La gestione di Malen e la crescita di Vaz:
“Non possiamo fare previsioni, le partite ora sono tutte importanti. Decisive quelle di Europa League e diventano fondamentali i prossimi due turni, e li giochiamo in mezzo a un campionato che sta diventando decisivo di partita in partita. I calcoli non servono a niente. Abbiamo anche dei diffidati, speriamo non ci tocchino altri infortuni, anche piccoli. Veramente bisogna guardare tutto e vedere come uno recupera da una, due o tre partite. Bisogna utilizzare tutta la rosa. Vaz è l’alternativa di Malen in questo momento, abbiamo già parlato abbastanza di questo ragazzo. Giocando partite così ravvicinate ci sarà bisogno di tutti, di lui e di Arena”.

Su Angelino:
"Sicuramente sta meglio, sicuramente si sta allenando, sta acquisendo sempre più capacità, però poi la capacità di prestazione non lo so, negli ultimi tempi è sicuramente migliorato, ma ha avuto un periodo che era fuori completamente, fermo completamente, quindi lo vediamo".

Sulla lotta Champions:
"Siamo lì a giocare con tutti. Gli infortuni li hanno avuti tutti, è imprevedibile. Io ho avuto pochissimi infortuni muscolari degli highlander, purtroppo se Bailey sta fuori 5 mesi, Dovbyk idem… poi si sommano. Però io continuo a guardare avanti, penso al Genoa, di cui non abbiamo parlato. Sono due settimane toste ma non decisive: io continuo a ripetere che bisogna stare dentro ad aprile, e poi a maggio. A maggio sarà decisiva. L’obiettivo ora è stare dentro il più possibile”.

Al termine di Roma-Juve ha chiesto di non abbattersi. La squadra l’ha seguita in questo? Le disattenzioni difensive?
“Non mi sembra che siano state così tante le disattenzioni…All’andata abbiamo perso sia con Napoli e Juve, ora no ma potevamo fare di più. Domenica eravamo molto dispiaciuti perchè se prendi gol a due minuti dalla fine pesa di più. Puoi continuare a parlare di questo o di come sei andato 3 a 1 o di che prestazione hai fatto a Napoli. Bisogna cosa vuoi vedere…”

Sulla gara di domani:
"Domani giochiamo a Genova. Conosco bene quello stadio pieno. Una squadra che in casa va forte, trascinata da e spinta dal pubblico. Non c'avevamo niente da fare, dobbiamo organizzare, pensare alla squadra, alla prestazione. Loro hanno 27 punti, noi ne abbiamo 51. Probabilmente vuol dire che abbiamo fatto bene, però ci sono anche delle condizioni particolari dove se arrivi con tutti questi mal di testa, con tutti questi problemi psicologici, corri il rischio che diventino ancora più alti. Dobbiamo andare a giocare una gara, dove dobbiamo arrivare forti, gara difficile come tutte quelle del nostro campionato. Guardare i loro 11, guardare i nostri, vedere cosa può succedere e cosa possiamo fare di buono, siccome ne ho fatto tante trasferte quest'anno. È una partita che vale tre punti".
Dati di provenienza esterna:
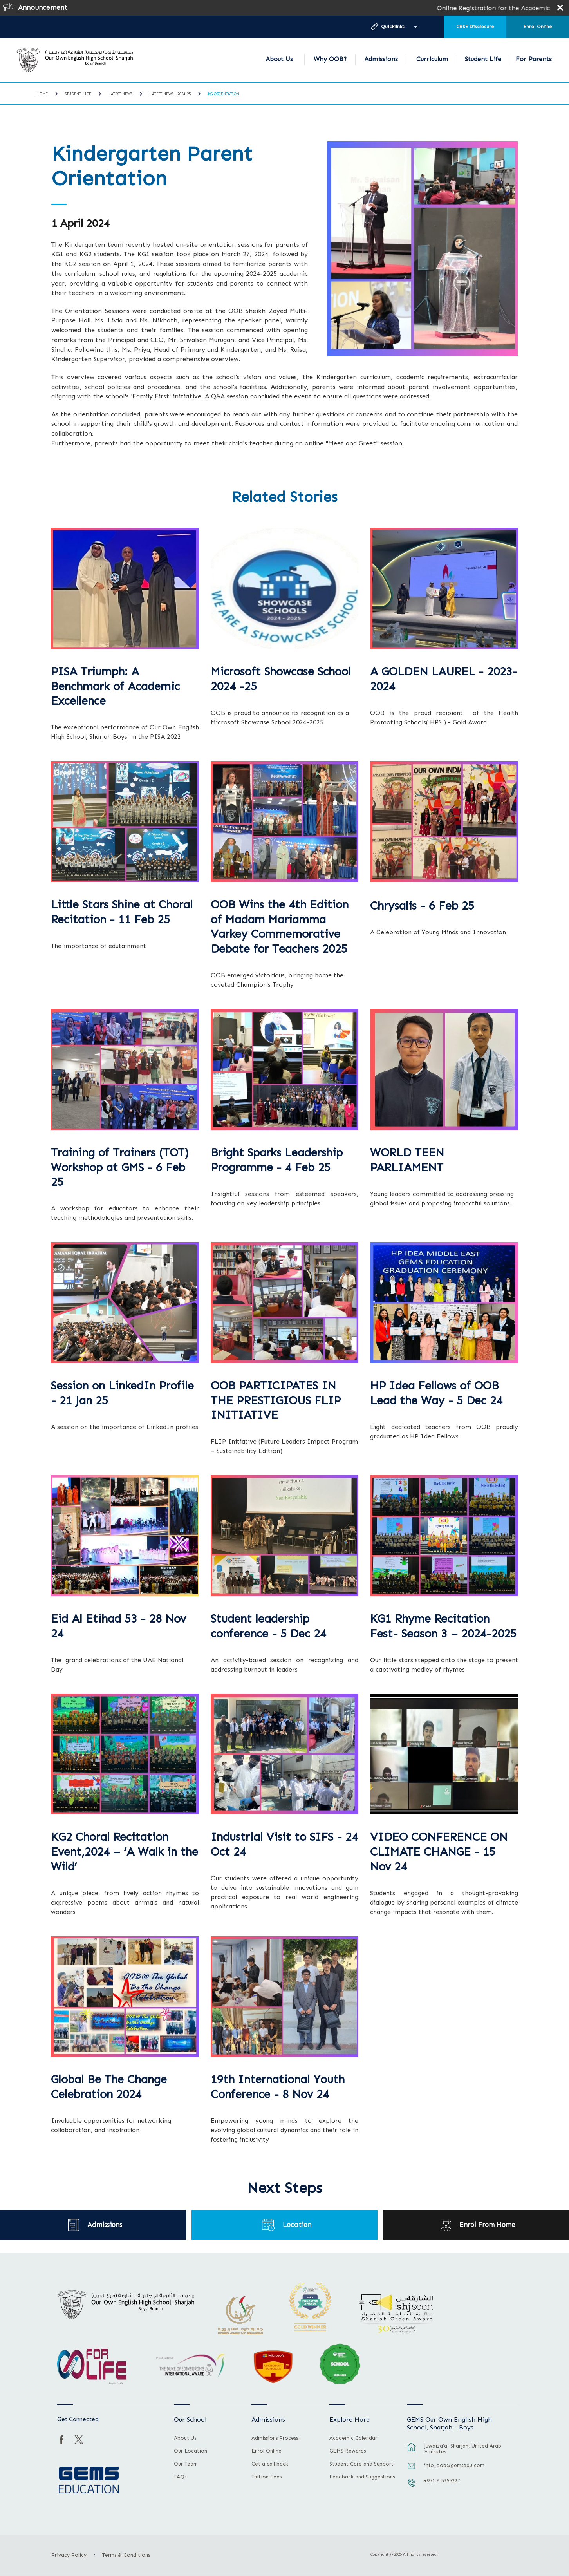  What do you see at coordinates (432, 59) in the screenshot?
I see `Curriculum` at bounding box center [432, 59].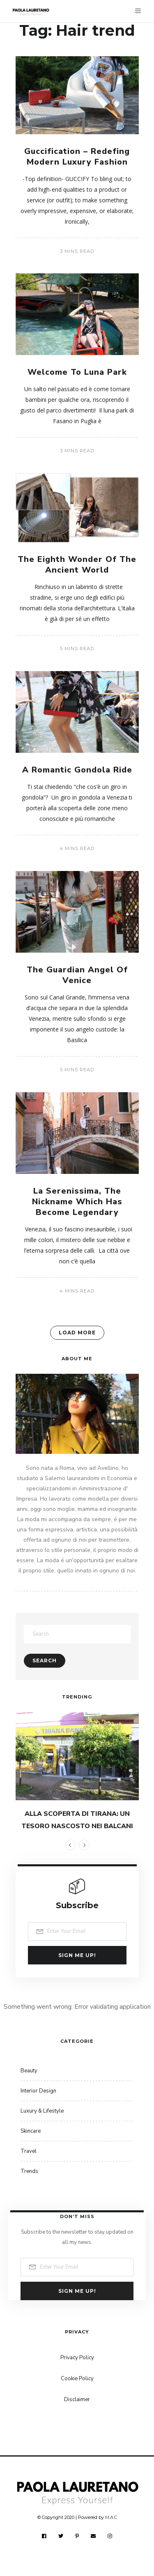 The image size is (154, 2576). Describe the element at coordinates (77, 769) in the screenshot. I see `A Romantic Gondola Ride` at that location.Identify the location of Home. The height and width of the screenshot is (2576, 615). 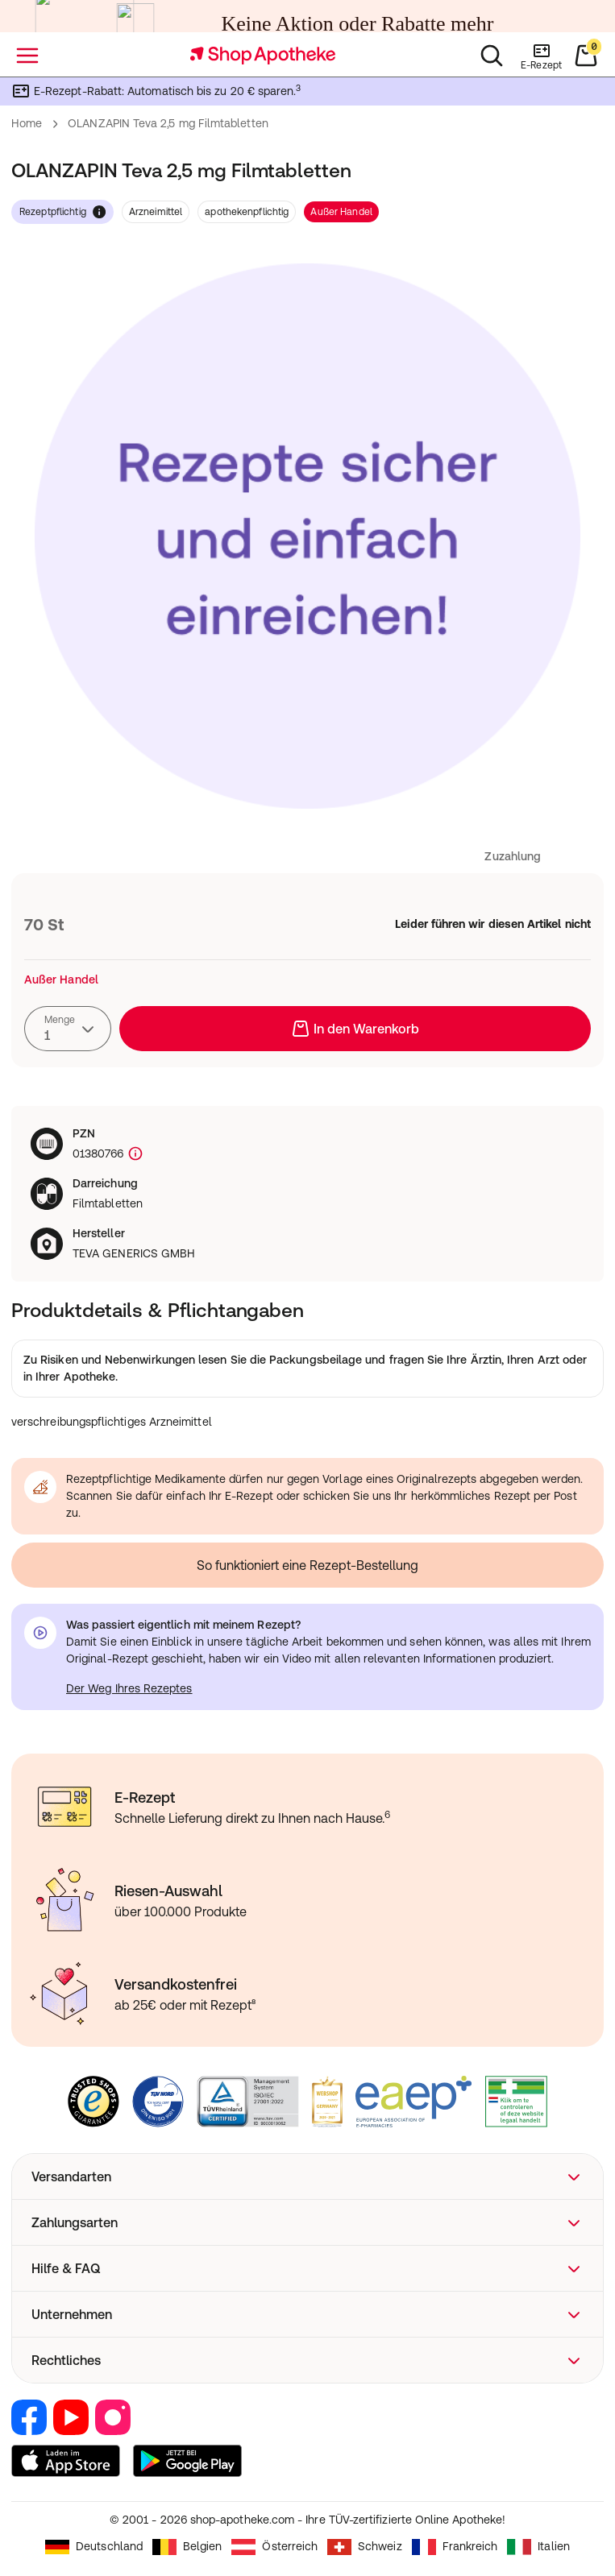
(26, 123).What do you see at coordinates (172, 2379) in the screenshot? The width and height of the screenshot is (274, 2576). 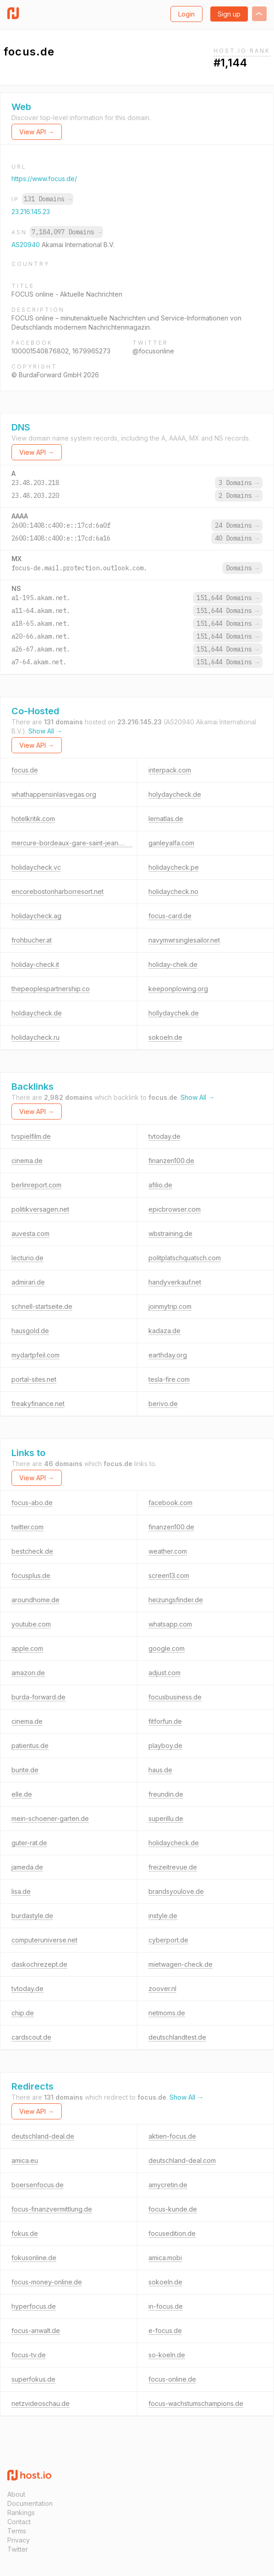 I see `focus-online.de` at bounding box center [172, 2379].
La squadra ha subito più gol, ma ha anche segnato di più. Hermoso come sta?
"Attacchiamoci a queste cose qua e quindi vuol dire che abbiamo un buon trend. Be', sicuramente Malen pesa, pesa molto bene. Però, insomma, non è che prima di Malen andassero malissimo le cose, adesso sicuramente, con lui, abbiamo più potenzialità offensive in questo efficace. E l'altro mezzo bicchiere che cominciamo a cominciare a vedere. Hermoso domani no, vediamo la prossima settimana".

Sull'assenza di Wesley e l'operato di De Rossi al Genoa:
"Daniele sta facendo bene. Sta dando tanto a una squadra che gioca a calcio, una squadra che è convincente col proprio pubblico, ecco e quindi questo è un segnale positivo. Quando la gente va allo stadio e insomma ha fiducia nella propria squadra, è soddisfatta di come gioca la propria squadra, già è un grande segnale. Poi stanno giocando per obiettivi diversi dai nostri, però stanno costruendo, stanno costruendo il loro traguardo, che anche per loro è tutto quanto da giocare, è tutto quanto aperto, c’è difficoltà per tutti in qualunque zona della classifica, però sicuramente sta facendo un lavoro molto buono. Wesley squalificato, quindi capita nelle somme delle munizioni, abbiamo due un paio di soluzioni, vediamo".